- _WORK ITEM_
Lines of the data that contain the word "marques" are the ones to copy.

(Excerpts from a dataset)

※ ※ ※

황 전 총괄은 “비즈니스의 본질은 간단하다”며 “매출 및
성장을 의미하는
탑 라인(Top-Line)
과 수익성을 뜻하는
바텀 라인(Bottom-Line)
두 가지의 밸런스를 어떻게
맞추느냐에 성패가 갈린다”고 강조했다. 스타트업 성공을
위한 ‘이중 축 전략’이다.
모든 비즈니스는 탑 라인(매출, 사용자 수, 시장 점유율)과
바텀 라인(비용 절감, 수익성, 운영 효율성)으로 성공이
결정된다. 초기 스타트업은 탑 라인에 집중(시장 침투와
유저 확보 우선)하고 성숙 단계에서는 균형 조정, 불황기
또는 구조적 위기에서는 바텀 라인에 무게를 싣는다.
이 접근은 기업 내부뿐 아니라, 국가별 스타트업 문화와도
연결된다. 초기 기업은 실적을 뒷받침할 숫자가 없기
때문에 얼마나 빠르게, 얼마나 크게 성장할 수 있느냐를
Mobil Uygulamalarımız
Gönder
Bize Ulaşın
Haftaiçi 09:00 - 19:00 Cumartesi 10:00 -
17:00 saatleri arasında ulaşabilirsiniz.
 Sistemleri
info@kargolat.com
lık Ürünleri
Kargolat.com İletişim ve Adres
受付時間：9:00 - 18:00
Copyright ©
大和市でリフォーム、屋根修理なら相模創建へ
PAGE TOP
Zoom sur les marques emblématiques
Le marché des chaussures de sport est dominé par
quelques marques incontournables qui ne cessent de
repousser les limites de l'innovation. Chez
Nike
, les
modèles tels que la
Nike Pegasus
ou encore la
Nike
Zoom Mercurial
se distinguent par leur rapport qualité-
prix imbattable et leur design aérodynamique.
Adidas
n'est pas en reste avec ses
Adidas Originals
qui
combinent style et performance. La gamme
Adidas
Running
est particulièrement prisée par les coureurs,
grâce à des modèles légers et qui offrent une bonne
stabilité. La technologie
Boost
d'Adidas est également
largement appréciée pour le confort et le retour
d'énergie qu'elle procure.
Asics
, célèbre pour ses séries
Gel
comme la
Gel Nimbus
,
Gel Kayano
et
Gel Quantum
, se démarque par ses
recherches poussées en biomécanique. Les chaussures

※ ※ ※

- _OUTPUT FOR THIS TASK_
Zoom sur les marques emblématiques
quelques marques incontournables qui ne cessent de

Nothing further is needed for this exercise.